ABC News reported the hashtag had been tweeted more than 16,000 times as of Tuesday night.

UPDATE: 8:53 p.m. EST — The White House released the full text of the State of the Union on Medium Tuesday moments before President Barack Obama's speech was scheduled to begin. 

He ends the address by talking about the United States he knows and loves. "Clear-eyed. Big-hearted. Optimistic that unarmed truth and unconditional love will have the final word," Obama was due to say. "That’s what makes me so hopeful about our future. Because of you. I believe in you. That’s why I stand here confident that the State of our Union is strong."

UPDATE: 8:50 p.m. EST — The White House told reporters Tuesday night that the designated survivor for President Barack Obama's last State of the Union address was Homeland Security Secretary Jeh Johnson. The designated survivor is a Cabinet member who doesn't attend the annual speech in case of disaster, according to the Los Angeles Times.

Original story: 

President Barack Obama was scheduled to give his seventh and final State of the Union address before Congress, invited guests and about 30 million viewers at home Tuesday night. Obama has promised his 2016 speech will be nontraditional, focusing on "not just the remarkable progress we've made, not just what I want to get done in the year ahead, but what we all need to do together in the years to come," according to CBS News.

He'll likely celebrate certain successes that happened under his leadership, including the expansion of health care and the legalization of same-sex marriage, while urging action on hot-button issues like gun violence and terrorism. Throughout it all, Obama will be acutely aware of the upcoming general election.

"Bluntly, Obama needs to try to lift his job approval rating. He's in the low to mid 40s," Larry Sabato, director of the Center for Politics at the University of Virginia, told NBC News. "In order for a Democrat to win in a two-way race, Obama has to be somewhere around 50 percent at least. That's certainly what modern history tells us."

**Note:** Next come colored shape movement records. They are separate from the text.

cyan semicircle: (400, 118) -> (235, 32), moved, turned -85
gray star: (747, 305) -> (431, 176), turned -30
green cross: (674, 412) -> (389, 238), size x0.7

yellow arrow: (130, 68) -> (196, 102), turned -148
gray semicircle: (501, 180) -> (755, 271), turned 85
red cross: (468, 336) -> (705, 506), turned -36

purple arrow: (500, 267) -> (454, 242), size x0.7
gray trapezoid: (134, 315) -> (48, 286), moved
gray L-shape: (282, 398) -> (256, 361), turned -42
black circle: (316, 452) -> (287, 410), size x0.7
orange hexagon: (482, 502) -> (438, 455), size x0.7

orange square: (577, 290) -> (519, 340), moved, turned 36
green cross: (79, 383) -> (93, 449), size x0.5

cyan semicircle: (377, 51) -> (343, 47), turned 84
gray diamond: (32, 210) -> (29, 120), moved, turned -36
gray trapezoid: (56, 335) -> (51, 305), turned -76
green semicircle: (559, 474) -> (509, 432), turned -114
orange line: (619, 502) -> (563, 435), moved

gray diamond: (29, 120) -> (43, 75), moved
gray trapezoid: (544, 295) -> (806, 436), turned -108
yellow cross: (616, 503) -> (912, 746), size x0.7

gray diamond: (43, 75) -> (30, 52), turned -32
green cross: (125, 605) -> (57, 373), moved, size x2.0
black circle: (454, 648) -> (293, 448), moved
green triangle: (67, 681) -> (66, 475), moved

The United States Constitution mandates only that the president "shall from time to time give to the Congress information of the State of the Union," but the commander-in-chief's annual address has become a big event. This year, first lady Michelle Obama has invited guests like Jim Obergefell, the plaintiff whose case legalized same-sex marriage last year, and Syrian refugee Refaai Hamo. Kim Davis, the county clerk who went to jail for refusing to issue same-sex couples marriage licenses, will attend at the invitation of Rep. Jim Jordan, R-Ohio, who reportedly gave his guest ticket to the Family Research Council.

Sitting behind Obama himself will be Vice President Joe Biden and newly elected House Speaker Paul Ryan, R-Wisc., who told CNN he may have trouble keeping a straight face during the speech. "I'm sure he'll have a nice glossy rendition of the last seven years," Ryan said. "He never took on this threat of debt. He never proposed to balance the budget. He demagogued us and he never proposed to actually get this debt under control."

After Obama's speech at 9 p.m. EST, South Carolina Gov. Nikki Haley will deliver a Republican response.